PROBLEM DETAILS: Say how many of the lines below hold "Harlau", writing the number and nothing more.

[Stored data entries]
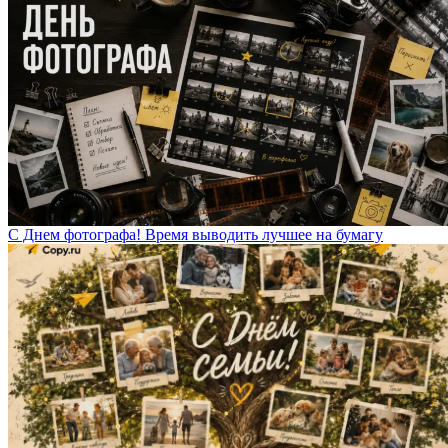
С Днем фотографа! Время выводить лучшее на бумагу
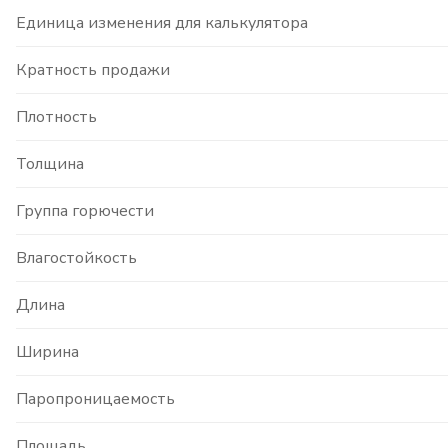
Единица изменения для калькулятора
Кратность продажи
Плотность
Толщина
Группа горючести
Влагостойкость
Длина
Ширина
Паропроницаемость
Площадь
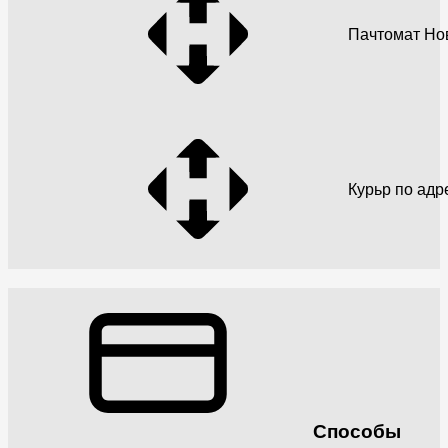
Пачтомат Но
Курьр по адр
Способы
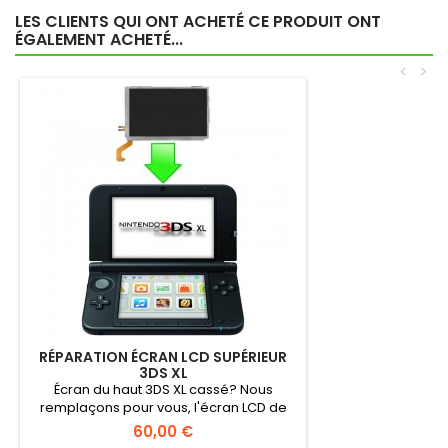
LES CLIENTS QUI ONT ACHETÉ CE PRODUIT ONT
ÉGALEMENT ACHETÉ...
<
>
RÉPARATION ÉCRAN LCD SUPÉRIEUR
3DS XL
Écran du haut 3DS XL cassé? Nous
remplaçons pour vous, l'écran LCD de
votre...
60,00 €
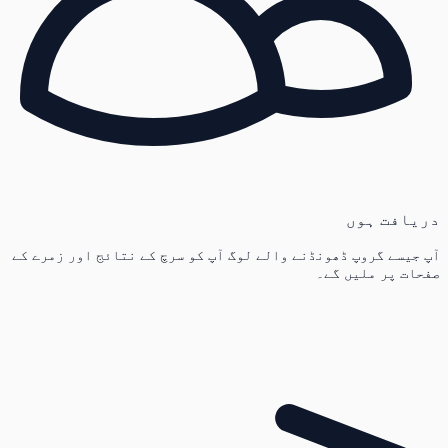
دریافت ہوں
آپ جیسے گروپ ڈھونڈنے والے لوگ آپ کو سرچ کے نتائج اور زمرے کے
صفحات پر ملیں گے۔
==
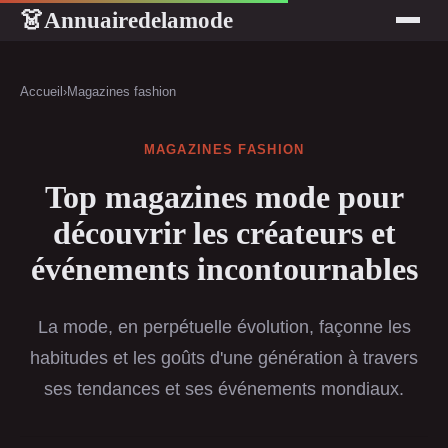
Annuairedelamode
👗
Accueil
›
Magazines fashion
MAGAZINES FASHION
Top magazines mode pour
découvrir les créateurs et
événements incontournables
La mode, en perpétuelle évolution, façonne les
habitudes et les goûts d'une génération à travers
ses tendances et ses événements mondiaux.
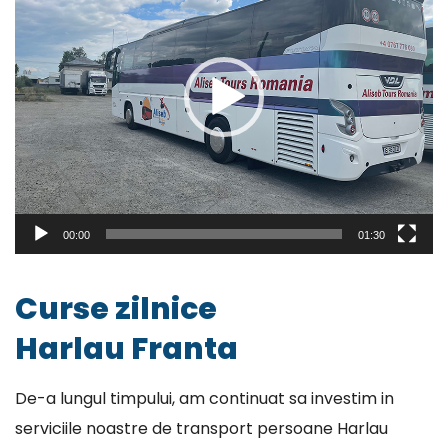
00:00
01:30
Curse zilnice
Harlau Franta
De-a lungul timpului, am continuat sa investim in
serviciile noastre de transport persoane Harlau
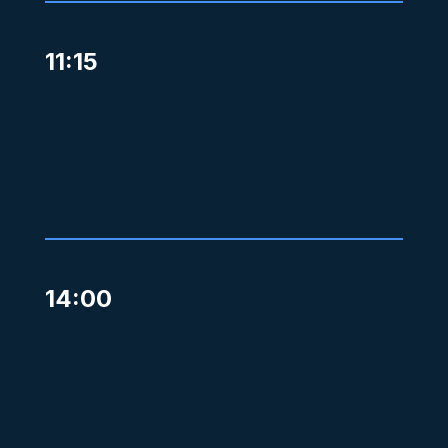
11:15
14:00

RESULT BELOW: 2